Offensive, defensive linemen needed
When I think of the Patriots' greatest need in the NFL draft, it isn't a specific position that comes to mind. It's a mindset that leads me to this thought: reinforcements on both sides of the line of scrimmage.
It could be offensive line. It could be defensive tackle or defensive end.
The Patriots haven't drafted an offensive lineman in either of the last two drafts, and when I think of how teams are built in today's NFL, it's risky not to feed the pipeline for three years in a row, both from a high-end talent and salary-cap perspective. The Patriots look OK in the short term along the offensive line, but as is often the case, drafts are about looking ahead to the next year. A look at the offensive line through the lens of contract length highlights in part why it's a need.
Furthermore, any investment that potentially improves the chances of protecting the franchise's greatest asset, quarterback Tom Brady, makes plenty of sense.
On defense, there is a notable drop-off after starting ends Chandler Jones and Rob Ninkovich, and the Patriots could always use a boost to the pass rush. At tackle, there are a lot of bodies, but how many are really a sure thing?
That's why when I think about this year's draft, it has the potential to have a meat-and-potatoes feel to it for the Patriots, with a potential sharper focus at the line of scrimmage.
It is, after all, the place where many agree games are won and lost.
It's more than just Gronk insurance
Rob Gronkowski recently said it was too soon to tell if he'll be ready for Week 1 of the 2014 regular season as he recovers from a torn ACL, but it's not too soon to say tight end remains the Patriots' greatest need with the draft right around the corner.

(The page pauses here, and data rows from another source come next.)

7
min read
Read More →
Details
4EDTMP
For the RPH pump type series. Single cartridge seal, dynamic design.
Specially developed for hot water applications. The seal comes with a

The facts have practically been ingrained into Patriots fans by now: just 13 catches by tight ends not named Gronkowski in 2013, with just three tight ends on the roster as things currently stand.
Even if Gronkowski returns in time to start the season, adding a talented tight end has multiple layers of value. The Patriots understand that they need insurance for Gronk, whose injury list is well-known at this point. He plays an exceptionally physical style and has long levers that are exposed to big hits -- we've seen the risk.
But beyond insurance, the Patriots know better than most teams that an offense can successfully accommodate multiple tight ends. The Patriots were ahead of the curve on two-tight-end sets, but they were also able to identify two rare physical talents in Gronk and Aaron Hernandez.
The unique skill set that they presented on the field together is desirable to replicate, though it will be difficult to find a tight end that comes close to Hernandez in terms of versatility and Gronk in terms of overall size, speed, strength and catching skills.
But this tight end class nonetheless offers options, and not necessarily only in the first two rounds. Eric Ebron of North Carolina figures to be long gone by the time the Patriots pick at No. 29, and Jace Amaro of Texas Tech may be off the board as well.
At some point, however, the Patriots must find at least one tight end to build depth at what is currently their thinnest position.